My parents started me and my brother out on my 10th Christmas with two Daisy Red Ryders. Dad made sure to get the point across that as far as gun safety went, they got treated exactly like the real thing, and he was out there with us for at least the first six months before he let us shoot alone. The end result was by 12 nether of us had ever touched a firearm, but we were both complimented on our marksmanship and handling at a hunter education course when the time came for the required live fire session. 

It may not be handguns, but the safety rules I learned that way have stuck, and I was able to practice both gun safety and marksmanship more frequently than I would have with even a .22, due to the lower cost in both money and space. Just my two cents, but it might be worth still considering starting your son out small on pellet rifles or .22s, rather than jumping straight into handguns.

KG


----------



## mikej997 (Jan 26, 2008)

All of my kids were shooting with me some at the range by 5 or 6. I have an old .22lr single shot rifle that they use.
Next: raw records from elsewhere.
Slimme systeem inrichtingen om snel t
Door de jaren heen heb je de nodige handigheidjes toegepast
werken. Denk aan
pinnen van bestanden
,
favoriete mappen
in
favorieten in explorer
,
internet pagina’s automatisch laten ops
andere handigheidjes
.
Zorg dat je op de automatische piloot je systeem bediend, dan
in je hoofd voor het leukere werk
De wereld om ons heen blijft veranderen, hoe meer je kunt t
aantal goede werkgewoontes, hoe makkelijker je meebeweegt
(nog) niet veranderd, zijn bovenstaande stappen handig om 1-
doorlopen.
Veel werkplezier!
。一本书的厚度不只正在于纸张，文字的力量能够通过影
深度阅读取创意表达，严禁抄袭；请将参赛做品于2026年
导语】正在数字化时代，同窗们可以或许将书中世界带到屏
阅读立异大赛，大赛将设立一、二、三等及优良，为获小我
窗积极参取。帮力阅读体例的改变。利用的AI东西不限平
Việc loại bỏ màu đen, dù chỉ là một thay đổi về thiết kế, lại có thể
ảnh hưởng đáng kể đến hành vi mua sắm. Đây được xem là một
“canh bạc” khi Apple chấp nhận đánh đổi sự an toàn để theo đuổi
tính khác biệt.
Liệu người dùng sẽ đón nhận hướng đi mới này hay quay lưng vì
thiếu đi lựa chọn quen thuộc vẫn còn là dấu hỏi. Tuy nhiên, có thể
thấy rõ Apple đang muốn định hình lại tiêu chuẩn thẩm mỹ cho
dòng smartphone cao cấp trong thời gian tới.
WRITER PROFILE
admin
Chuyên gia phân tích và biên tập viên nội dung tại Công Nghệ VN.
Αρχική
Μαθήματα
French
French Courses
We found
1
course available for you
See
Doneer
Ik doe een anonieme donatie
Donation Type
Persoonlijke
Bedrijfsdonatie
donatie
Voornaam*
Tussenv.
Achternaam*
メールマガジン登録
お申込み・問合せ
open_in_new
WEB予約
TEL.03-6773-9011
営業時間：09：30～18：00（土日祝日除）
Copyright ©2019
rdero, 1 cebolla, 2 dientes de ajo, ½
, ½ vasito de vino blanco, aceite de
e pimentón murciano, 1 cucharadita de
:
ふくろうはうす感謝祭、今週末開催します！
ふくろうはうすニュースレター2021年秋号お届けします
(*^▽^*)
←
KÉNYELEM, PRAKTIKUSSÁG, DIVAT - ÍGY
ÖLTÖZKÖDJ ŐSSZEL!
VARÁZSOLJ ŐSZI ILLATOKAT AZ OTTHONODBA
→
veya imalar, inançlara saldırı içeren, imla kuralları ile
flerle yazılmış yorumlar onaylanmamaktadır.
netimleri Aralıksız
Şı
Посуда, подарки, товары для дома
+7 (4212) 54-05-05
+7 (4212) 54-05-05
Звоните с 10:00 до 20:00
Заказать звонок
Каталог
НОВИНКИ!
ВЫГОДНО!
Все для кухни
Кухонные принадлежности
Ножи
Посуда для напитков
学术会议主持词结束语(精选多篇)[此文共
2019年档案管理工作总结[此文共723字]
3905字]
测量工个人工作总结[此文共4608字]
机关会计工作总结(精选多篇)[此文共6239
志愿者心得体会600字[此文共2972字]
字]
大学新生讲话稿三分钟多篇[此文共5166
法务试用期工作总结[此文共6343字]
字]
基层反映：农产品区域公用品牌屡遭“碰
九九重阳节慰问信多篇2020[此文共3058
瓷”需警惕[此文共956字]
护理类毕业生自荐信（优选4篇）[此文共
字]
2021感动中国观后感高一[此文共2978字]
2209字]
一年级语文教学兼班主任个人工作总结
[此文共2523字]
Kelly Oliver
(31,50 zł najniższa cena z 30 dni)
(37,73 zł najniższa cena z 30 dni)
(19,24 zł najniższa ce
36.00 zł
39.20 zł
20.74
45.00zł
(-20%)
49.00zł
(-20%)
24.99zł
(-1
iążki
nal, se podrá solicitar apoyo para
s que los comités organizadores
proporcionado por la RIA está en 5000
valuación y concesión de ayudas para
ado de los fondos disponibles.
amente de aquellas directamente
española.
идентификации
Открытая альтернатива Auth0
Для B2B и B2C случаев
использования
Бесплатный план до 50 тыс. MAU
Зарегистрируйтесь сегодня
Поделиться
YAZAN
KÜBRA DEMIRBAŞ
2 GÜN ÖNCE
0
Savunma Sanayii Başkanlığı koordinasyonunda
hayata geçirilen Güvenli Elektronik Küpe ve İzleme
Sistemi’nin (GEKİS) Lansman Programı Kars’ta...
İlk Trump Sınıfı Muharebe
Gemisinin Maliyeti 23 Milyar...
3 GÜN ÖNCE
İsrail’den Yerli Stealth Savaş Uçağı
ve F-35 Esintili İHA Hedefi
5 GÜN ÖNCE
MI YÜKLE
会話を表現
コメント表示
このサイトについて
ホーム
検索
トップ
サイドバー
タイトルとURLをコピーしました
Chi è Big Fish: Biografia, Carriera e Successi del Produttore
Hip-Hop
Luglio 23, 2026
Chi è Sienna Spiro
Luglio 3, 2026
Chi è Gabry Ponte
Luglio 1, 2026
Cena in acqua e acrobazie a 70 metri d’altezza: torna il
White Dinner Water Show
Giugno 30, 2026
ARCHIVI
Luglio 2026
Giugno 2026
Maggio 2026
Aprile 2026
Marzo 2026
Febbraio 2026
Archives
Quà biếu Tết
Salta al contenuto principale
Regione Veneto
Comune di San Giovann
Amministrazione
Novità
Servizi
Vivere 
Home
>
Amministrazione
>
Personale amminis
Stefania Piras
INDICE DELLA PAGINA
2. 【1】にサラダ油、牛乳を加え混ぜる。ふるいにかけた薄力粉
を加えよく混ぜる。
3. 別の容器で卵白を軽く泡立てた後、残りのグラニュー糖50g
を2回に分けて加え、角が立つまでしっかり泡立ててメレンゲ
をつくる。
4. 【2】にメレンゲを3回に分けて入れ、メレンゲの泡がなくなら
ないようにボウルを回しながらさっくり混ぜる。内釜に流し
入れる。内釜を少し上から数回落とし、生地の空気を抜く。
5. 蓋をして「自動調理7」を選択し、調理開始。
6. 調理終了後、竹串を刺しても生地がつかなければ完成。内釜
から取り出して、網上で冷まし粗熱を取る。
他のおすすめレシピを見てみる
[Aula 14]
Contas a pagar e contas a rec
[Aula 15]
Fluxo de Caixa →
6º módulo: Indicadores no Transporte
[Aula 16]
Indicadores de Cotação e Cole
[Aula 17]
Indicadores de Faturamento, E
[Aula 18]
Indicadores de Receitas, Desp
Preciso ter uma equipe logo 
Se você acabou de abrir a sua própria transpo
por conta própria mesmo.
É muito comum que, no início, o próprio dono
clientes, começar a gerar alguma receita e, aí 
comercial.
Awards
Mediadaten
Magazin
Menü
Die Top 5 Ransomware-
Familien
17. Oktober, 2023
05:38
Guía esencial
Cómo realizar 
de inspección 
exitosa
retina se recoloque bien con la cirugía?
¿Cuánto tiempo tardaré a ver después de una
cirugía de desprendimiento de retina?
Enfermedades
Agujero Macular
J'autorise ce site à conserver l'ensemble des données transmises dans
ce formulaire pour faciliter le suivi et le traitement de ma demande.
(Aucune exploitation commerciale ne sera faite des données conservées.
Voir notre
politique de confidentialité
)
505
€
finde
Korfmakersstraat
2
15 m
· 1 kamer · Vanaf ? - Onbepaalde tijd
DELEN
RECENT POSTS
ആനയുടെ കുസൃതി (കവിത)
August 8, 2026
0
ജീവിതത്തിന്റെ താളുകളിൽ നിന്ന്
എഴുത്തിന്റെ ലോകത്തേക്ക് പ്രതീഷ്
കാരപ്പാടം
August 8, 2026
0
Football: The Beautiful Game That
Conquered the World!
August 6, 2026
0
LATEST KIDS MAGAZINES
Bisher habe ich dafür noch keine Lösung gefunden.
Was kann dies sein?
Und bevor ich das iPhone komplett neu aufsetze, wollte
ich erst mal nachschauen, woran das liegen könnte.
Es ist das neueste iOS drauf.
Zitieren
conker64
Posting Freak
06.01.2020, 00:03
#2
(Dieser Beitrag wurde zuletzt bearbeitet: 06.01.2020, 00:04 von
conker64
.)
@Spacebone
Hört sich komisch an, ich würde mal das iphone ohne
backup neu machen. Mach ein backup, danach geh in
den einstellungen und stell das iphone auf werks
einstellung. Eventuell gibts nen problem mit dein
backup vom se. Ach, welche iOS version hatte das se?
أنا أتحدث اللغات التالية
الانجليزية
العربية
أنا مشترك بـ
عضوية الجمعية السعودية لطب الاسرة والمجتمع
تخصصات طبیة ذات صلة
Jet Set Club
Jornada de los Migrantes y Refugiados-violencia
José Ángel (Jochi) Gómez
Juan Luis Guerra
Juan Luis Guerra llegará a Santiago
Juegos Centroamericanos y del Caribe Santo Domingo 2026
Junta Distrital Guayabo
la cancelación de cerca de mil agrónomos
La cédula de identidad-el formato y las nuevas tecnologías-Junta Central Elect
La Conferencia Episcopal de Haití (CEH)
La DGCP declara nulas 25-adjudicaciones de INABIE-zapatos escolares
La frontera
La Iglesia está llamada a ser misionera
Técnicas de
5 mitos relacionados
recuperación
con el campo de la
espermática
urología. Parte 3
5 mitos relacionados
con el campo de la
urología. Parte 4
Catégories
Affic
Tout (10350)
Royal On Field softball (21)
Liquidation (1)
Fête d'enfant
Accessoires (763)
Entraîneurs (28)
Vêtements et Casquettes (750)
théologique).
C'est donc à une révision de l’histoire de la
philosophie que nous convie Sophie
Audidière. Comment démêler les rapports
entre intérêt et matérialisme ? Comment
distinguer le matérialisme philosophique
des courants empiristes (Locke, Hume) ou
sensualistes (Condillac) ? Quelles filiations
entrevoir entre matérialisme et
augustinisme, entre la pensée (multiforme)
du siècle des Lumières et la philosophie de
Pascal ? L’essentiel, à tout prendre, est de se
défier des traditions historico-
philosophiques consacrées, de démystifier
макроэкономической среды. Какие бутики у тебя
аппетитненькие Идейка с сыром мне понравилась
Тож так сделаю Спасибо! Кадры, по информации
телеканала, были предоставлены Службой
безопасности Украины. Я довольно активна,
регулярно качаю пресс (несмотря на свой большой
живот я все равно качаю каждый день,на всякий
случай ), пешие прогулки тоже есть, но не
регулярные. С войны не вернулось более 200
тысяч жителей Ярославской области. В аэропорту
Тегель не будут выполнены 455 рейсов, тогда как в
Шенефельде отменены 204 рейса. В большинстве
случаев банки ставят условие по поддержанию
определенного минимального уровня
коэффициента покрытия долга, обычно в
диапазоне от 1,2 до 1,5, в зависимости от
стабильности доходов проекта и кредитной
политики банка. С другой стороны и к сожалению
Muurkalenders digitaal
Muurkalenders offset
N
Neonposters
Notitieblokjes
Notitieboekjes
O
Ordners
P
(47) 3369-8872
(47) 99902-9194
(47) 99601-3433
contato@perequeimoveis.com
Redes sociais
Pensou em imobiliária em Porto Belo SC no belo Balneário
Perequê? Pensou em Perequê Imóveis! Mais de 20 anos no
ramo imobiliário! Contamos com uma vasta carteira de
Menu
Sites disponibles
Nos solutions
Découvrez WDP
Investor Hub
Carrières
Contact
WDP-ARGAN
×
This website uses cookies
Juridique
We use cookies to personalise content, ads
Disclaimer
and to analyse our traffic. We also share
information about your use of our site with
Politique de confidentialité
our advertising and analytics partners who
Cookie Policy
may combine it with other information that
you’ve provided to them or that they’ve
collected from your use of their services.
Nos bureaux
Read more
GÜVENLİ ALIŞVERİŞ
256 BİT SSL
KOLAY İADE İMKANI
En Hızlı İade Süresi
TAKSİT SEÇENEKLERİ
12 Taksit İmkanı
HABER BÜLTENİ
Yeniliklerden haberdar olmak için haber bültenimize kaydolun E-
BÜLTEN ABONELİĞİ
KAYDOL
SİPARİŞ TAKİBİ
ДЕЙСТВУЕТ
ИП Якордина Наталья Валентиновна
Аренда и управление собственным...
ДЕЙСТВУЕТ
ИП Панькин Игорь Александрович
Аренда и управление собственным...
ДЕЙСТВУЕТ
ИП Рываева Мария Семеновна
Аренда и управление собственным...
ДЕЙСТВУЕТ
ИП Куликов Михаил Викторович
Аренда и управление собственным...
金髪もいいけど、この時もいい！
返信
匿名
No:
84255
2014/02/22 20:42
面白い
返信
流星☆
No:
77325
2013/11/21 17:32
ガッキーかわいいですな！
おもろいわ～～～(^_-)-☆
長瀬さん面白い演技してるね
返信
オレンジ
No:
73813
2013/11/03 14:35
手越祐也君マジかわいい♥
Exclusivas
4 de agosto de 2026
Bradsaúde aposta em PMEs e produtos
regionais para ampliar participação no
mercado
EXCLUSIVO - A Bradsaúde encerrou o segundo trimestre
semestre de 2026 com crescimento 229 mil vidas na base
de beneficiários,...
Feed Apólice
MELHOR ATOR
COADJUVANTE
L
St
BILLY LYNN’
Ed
They get their own BB gun on their 8th birthday and if they can save their own money for it, a single shot shotgun at around 10. I live out of town and they can range about with the BB guns to their hearts content. They do not take out any of the firearms without me. Yesterday in fact, my 9 year old and I went to the range. He specifically asked to shoot my 30-30 Winchester model '94 and I have some light loads for it so I let him. He fired it a few times and had enough. I also had my AR there to sight it in. He must have shot it 50 times. I also have been working with him on a Walther P22. He really enjoys shooting the pistol and he is being very careful with it. He probably shot the old single shot 150 times and nearly worked up a blister on the cocking knob. 
He is getting to the point that I really trust him with the rifle. He has been turkey hunting with me before.
My 12 year old did the same thing when I started him shooting. This year he shot his first deer. A doe at about 100 yards with the same 30-30 I used and iron sights. He was asking me, "should I do it Dad?" and I said he'd better or she was going to leave. He shot once and she dropped in her tracks and didn't move. He says, "Did I get her?" and I had to laugh. 
I don't have any doubts about my 12 year old handling a gun. In November we went to a local "tactical shoot" at a nearby range. I spoke with the range master and he didn't have any problems with him trying it. I followed him through the shotgun/pistol course with the range master. He used his 20 gauge single shot and borrowed my 9mm Ruger P89. He did great! He got complimented on his safety from the range master afterward. He didn't have the best time due to his use of the single shot, but it was his shotgun and I thougth it was better for it to be his size than for him to use something that was too big.

My daughter is 6 now. She has shot the .22 rifle at the range and we go out with the BB gun together and work on safety fundamentals with it. She seems to really be enjoying shooting it and really is trying to learn it all. I have no doubt that she will get there. She actually pays more attention than the boys did. I am looking forward to every step along the way with her, and the rest the boys still have to take. It often reminds me of times when I went out with my father and he taught me about shooting. Kind of cool.


----------



## BowhuntnHoosier (Feb 7, 2010)

Kids learn things very quickly at a young age. I would show safety and let them ask questions as early as 5 or 6. Education is the most important issue with guns and children. I let my boys handle my guns very early on and taught them everything I could. Then when they were about 5 and 8 I tested them by leaving my gun UNLOADED sitting on the coffee table and they were playing in there. Instead of playing with it or be curious about it. They came to me and told me I had left it out. Take away the curiosity.


----------



## archull (Dec 21, 2009)

Before I was even born my father started buying me shot guns and rifles for when I was old enough to shoot. By the age of 5 I was hunting with my father with a 4-10 crack barrel. I was shooting pellet guns, bb guns and 22 rifles before this even. I grew up deep in the country though where I had 1800 acres to shoot at. Its alot different if you do not have the space to shoot at. My step son never really picked up on shooting like I did. He is 10 and to this day still doesn't really like to fire a real rifle much less a handgun. The only thing he likes to shoot is his bb gun, pellet gun and airsoft pistol. I say get them used to guns young. Start him off with a bb gun and let him get comfortable with it as well as learning the responsible way to handle a gun. This will lay the foundation for him to be comfortable and responsible with a fire arm.


----------



## Tucker (Sep 23, 2009)

My kids stared having toy guns as soon as they can walk. Yep! hubby started them that young. I didn't, but I wasn't opposed to it, just that i did not grow up with guns so like any other uninformed person, I didn't even want to see a real one. A toy one was OK...Fast forward, now kiddies live their own lives with only one who still think this is his home, I am OK with real guns.


----------